> _What you should do_:
The copy you give must match the records exactly, except that it holds no images.
START Data extracts
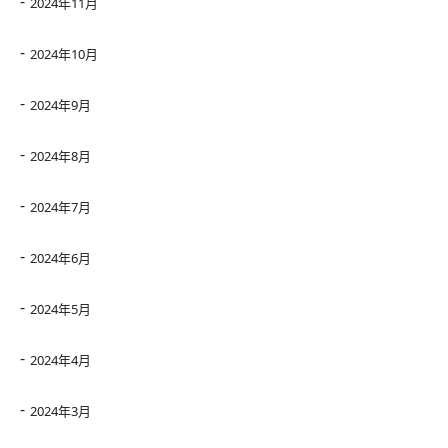
2024年11月
2024年10月
2024年9月
2024年8月
2024年7月
2024年6月
2024年5月
2024年4月
2024年3月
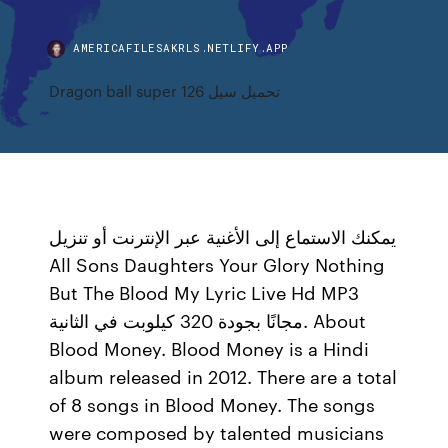
AMERICAFILESAKRLS.NETLIFY.APP
Dragon ball super 126 تحميل سيل
يمكنك الاستماع إلى الأغنية عبر الإنترنت أو تنزيل
All Sons Daughters Your Glory Nothing
But The Blood My Lyric Live Hd MP3
مجانًا بجودة 320 كيلوبت في الثانية. About
Blood Money. Blood Money is a Hindi
album released in 2012. There are a total
of 8 songs in Blood Money. The songs
were composed by talented musicians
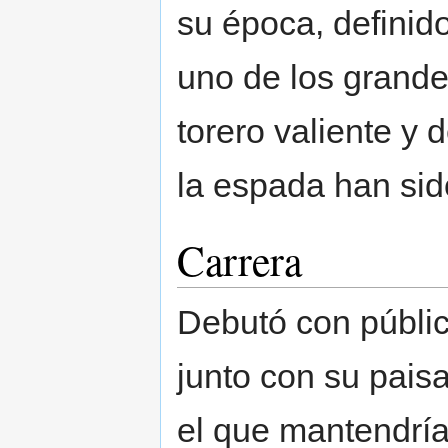
su época, definid
uno de los grand
torero valiente y 
la espada han sid
Carrera
Debutó con públic
junto con su pais
el que mantendría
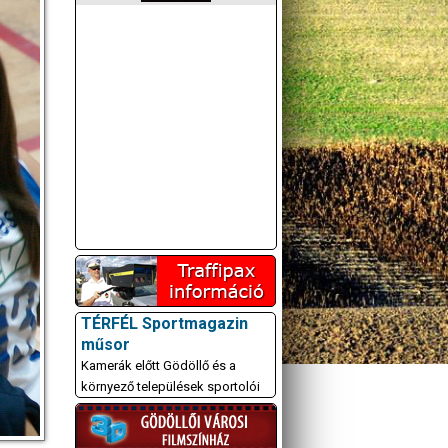
TÉRFÉL Sportmagazin
műsor
Kamerák előtt Gödöllő és a
környező települések sportolói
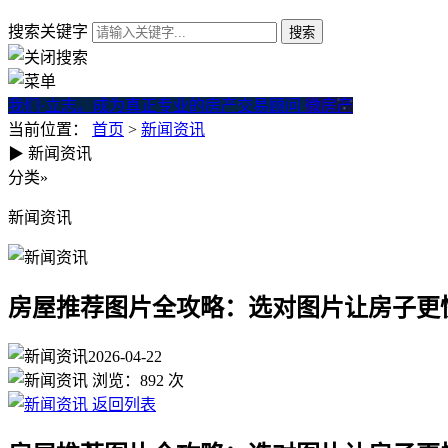
搜索关键字
我们·立志。成为真正专业的房产交易顾问
微房产
当前位置：
首页
>
新闻资讯
▶
新闻资讯
房屋推荐图片全攻略：选对图
分类
»
新闻资讯
房屋推荐图片全攻略：选对图片让房子更
2026-04-22
浏览：
892
次
返回列表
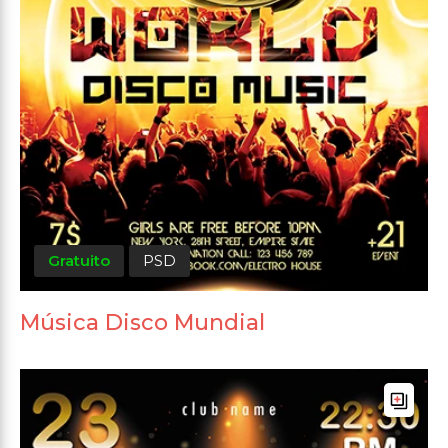
Gratuito
PSD
Música Disco Mundial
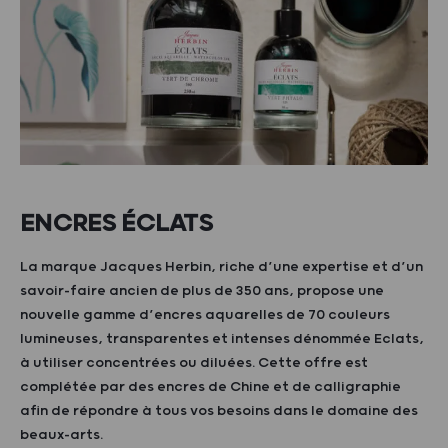
ENCRES ÉCLATS
La marque Jacques Herbin, riche d’une expertise et d’un
savoir-faire ancien de plus de 350 ans, propose une
nouvelle gamme d’encres aquarelles de 70 couleurs
lumineuses, transparentes et intenses dénommée Eclats,
à utiliser concentrées ou diluées. Cette offre est
complétée par des encres de Chine et de calligraphie
afin de répondre à tous vos besoins dans le domaine des
beaux-arts.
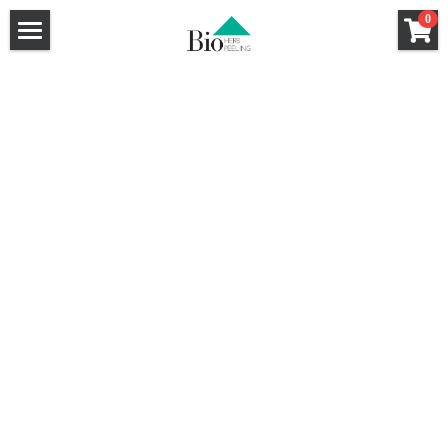
×
0
ストアカテゴリー
ホーム
セクレート（膣用幹細胞培養液クリーム）
ハーブピーリング
洗顔料
強炭酸ガスパック
ハーブピーリングHow To
クレンジング
ハーブピーリングQ&A
基礎化粧品
和漢ハーブCo2パック
サロン導入キット
導入サロン一覧
炭酸小顔メソット認定講座
ハーブピーリング
和漢ハーブフォーミングウォッシュ
特薦サロン
和漢ハーブCo2パック
和漢ハーブクレンジング
Bio Peel講師
Bio Peel特薦サロン
Bio Peel特薦サロン
HANAHANA by DAHLIA（福岡）
Co2パック新規お取引ページ
Bio Peel特薦サロン
GLANZ（大阪）
FRONTiNO（千葉）
新規お取引希望のサロン様へ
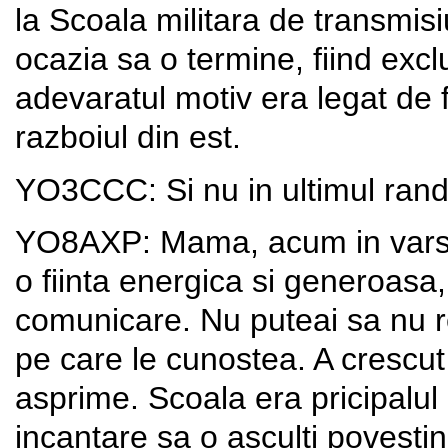
la Scoala militara de transmisi
ocazia sa o termine, fiind exc
adevaratul motiv era legat de f
razboiul din est.
YO3CCC: Si nu in ultimul r
YO8AXP: Mama, acum in varsta 
o fiinta energica si generoasa,
comunicare. Nu puteai sa nu r
pe care le cunostea. A crescut
asprime. Scoala era pricipalul
incantare sa o asculti povesti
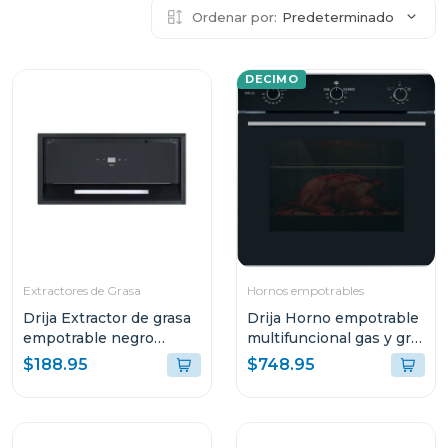
Ordenar por:
Predeterminado
DECIMO
Extractores de Grasa
Hornos empotrables
Drija Extractor de grasa
Drija Horno empotrable
empotrable negro
multifuncional gas y grill
59.8cm sottile60
roma 78l 76g
$188.95
$748.95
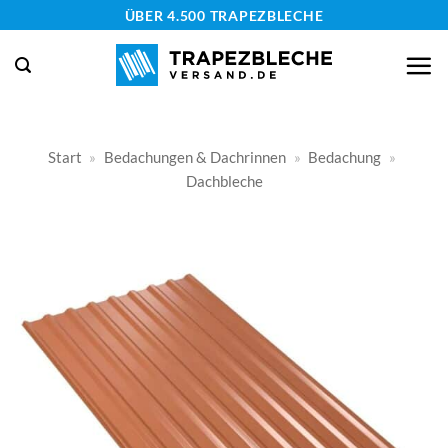
Zum
ÜBER 4.500 TRAPEZBLECHE
Inhalt
springen
Start
»
Bedachungen & Dachrinnen
»
Bedachung
»
Dachbleche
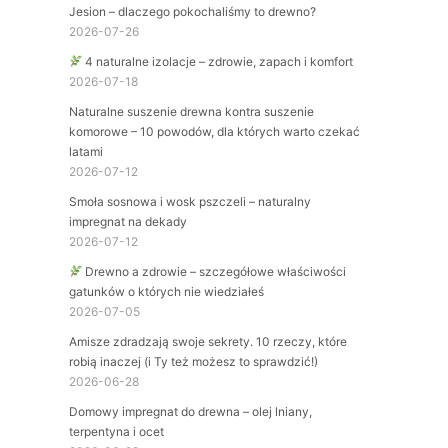
Jesion – dlaczego pokochaliśmy to drewno?
2026-07-26
4 naturalne izolacje – zdrowie, zapach i komfort
2026-07-18
Naturalne suszenie drewna kontra suszenie
komorowe – 10 powodów, dla których warto czekać
latami
2026-07-12
Smoła sosnowa i wosk pszczeli – naturalny
impregnat na dekady
2026-07-12
Drewno a zdrowie – szczegółowe właściwości
gatunków o których nie wiedziałeś
2026-07-05
Amisze zdradzają swoje sekrety. 10 rzeczy, które
robią inaczej (i Ty też możesz to sprawdzić!)
2026-06-28
Domowy impregnat do drewna – olej lniany,
terpentyna i ocet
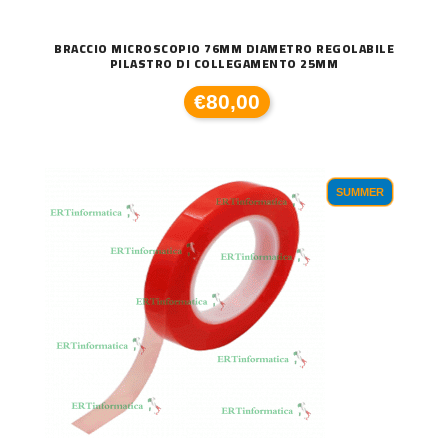
BRACCIO MICROSCOPIO 76MM DIAMETRO REGOLABILE
PILASTRO DI COLLEGAMENTO 25MM
€80,00
SUMMER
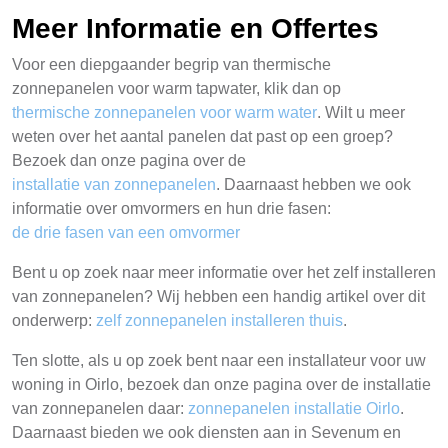
Meer Informatie en Offertes
Voor een diepgaander begrip van thermische
zonnepanelen voor warm tapwater, klik dan op
thermische zonnepanelen voor warm water
. Wilt u meer
weten over het aantal panelen dat past op een groep?
Bezoek dan onze pagina over de
installatie van zonnepanelen
. Daarnaast hebben we ook
informatie over omvormers en hun drie fasen:
de drie fasen van een omvormer
Bent u op zoek naar meer informatie over het zelf installeren
van zonnepanelen? Wij hebben een handig artikel over dit
onderwerp:
zelf zonnepanelen installeren thuis
.
Ten slotte, als u op zoek bent naar een installateur voor uw
woning in Oirlo, bezoek dan onze pagina over de installatie
van zonnepanelen daar:
zonnepanelen installatie Oirlo
.
Daarnaast bieden we ook diensten aan in Sevenum en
END Data extracts
> _Expected answer_:
2024年11月
2024年10月
2024年9月
2024年8月
2024年7月
2024年6月
2024年5月
2024年4月
2024年3月
AMERICAFILESAKRLS.NETLIFY.APP
Dragon ball super 126 تحميل سيل
يمكنك الاستماع إلى الأغنية عبر الإنترنت أو تنزيل
All Sons Daughters Your Glory Nothing
But The Blood My Lyric Live Hd MP3
مجانًا بجودة 320 كيلوبت في الثانية. About
Blood Money. Blood Money is a Hindi
album released in 2012. There are a total
of 8 songs in Blood Money. The songs
were composed by talented musicians
su época, definid
uno de los grand
torero valiente y 
la espada han sid
Carrera
Debutó con públic
junto con su pais
el que mantendría
TÉRFÉL Sportmagazin
műsor
Kamerák előtt Gödöllő és a
környező települések sportolói
搜索关键字
我们·立志。成为真正专业的房产交易顾问
微房产
当前位置：
首页
>
新闻资讯
▶
新闻资讯
房屋推荐图片全攻略：选对图
分类
»
新闻资讯
房屋推荐图片全攻略：选对图片让房子更
2026-04-22
浏览：
892
次
返回列表
Gratuito
PSD
Música Disco Mundial
ENCRES ÉCLATS
La marque Jacques Herbin, riche d’une expertise et d’un
savoir-faire ancien de plus de 350 ans, propose une
nouvelle gamme d’encres aquarelles de 70 couleurs
lumineuses, transparentes et intenses dénommée Eclats,
à utiliser concentrées ou diluées. Cette offre est
complétée par des encres de Chine et de calligraphie
afin de répondre à tous vos besoins dans le domaine des
beaux-arts.
×
0
ストアカテゴリー
ホーム
セクレート（膣用幹細胞培養液クリーム）
ハーブピーリング
洗顔料
強炭酸ガスパック
ハーブピーリングHow To
クレンジング
ハーブピーリングQ&A
基礎化粧品
和漢ハーブCo2パック
サロン導入キット
導入サロン一覧
炭酸小顔メソット認定講座
ハーブピーリング
和漢ハーブフォーミングウォッシュ
特薦サロン
和漢ハーブCo2パック
和漢ハーブクレンジング
Bio Peel講師
Bio Peel特薦サロン
Bio Peel特薦サロン
HANAHANA by DAHLIA（福岡）
Co2パック新規お取引ページ
Bio Peel特薦サロン
GLANZ（大阪）
FRONTiNO（千葉）
新規お取引希望のサロン様へ
la Scoala militara de transmisi
ocazia sa o termine, fiind exc
adevaratul motiv era legat de f
razboiul din est.
YO3CCC: Si nu in ultimul r
YO8AXP: Mama, acum in varsta 
o fiinta energica si generoasa,
comunicare. Nu puteai sa nu r
pe care le cunostea. A crescut
asprime. Scoala era pricipalul
incantare sa o asculti povesti
Ordenar por:
Predeterminado
DECIMO
Extractores de Grasa
Hornos empotrables
Drija Extractor de grasa
Drija Horno empotrable
empotrable negro
multifuncional gas y grill
59.8cm sottile60
roma 78l 76g
$188.95
$748.95
Zum
ÜBER 4.500 TRAPEZBLECHE
Inhalt
springen
Start
»
Bedachungen & Dachrinnen
»
Bedachung
»
Dachbleche
Jesion – dlaczego pokochaliśmy to drewno?
2026-07-26
4 naturalne izolacje – zdrowie, zapach i komfort
2026-07-18
Naturalne suszenie drewna kontra suszenie
komorowe – 10 powodów, dla których warto czekać
latami
2026-07-12
Smoła sosnowa i wosk pszczeli – naturalny
impregnat na dekady
2026-07-12
Drewno a zdrowie – szczegółowe właściwości
gatunków o których nie wiedziałeś
2026-07-05
Amisze zdradzają swoje sekrety. 10 rzeczy, które
robią inaczej (i Ty też możesz to sprawdzić!)
2026-06-28
Domowy impregnat do drewna – olej lniany,
terpentyna i ocet
BRACCIO MICROSCOPIO 76MM DIAMETRO REGOLABILE
PILASTRO DI COLLEGAMENTO 25MM
€80,00
SUMMER
Meer Informatie en Offertes
Voor een diepgaander begrip van thermische
zonnepanelen voor warm tapwater, klik dan op
thermische zonnepanelen voor warm water
. Wilt u meer
weten over het aantal panelen dat past op een groep?
Bezoek dan onze pagina over de
installatie van zonnepanelen
. Daarnaast hebben we ook
informatie over omvormers en hun drie fasen:
de drie fasen van een omvormer
Bent u op zoek naar meer informatie over het zelf installeren
van zonnepanelen? Wij hebben een handig artikel over dit
onderwerp:
zelf zonnepanelen installeren thuis
.
Ten slotte, als u op zoek bent naar een installateur voor uw
woning in Oirlo, bezoek dan onze pagina over de installatie
van zonnepanelen daar:
zonnepanelen installatie Oirlo
.
Daarnaast bieden we ook diensten aan in Sevenum en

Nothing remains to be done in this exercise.